◆ About this task
Give back the lines below verbatim, omitting all pictures.

◆ Data section

+ + + +

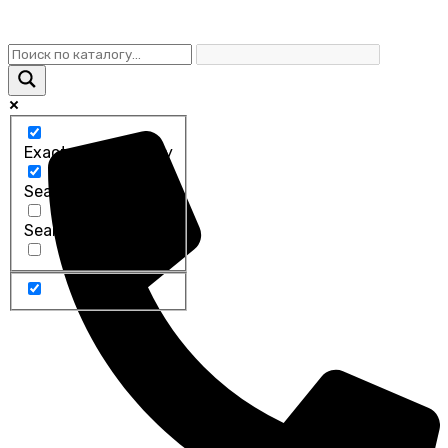
Exact matches only
Search in title
Search in content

+ + + +

◆ Result
Exact matches only
Search in title
Search in content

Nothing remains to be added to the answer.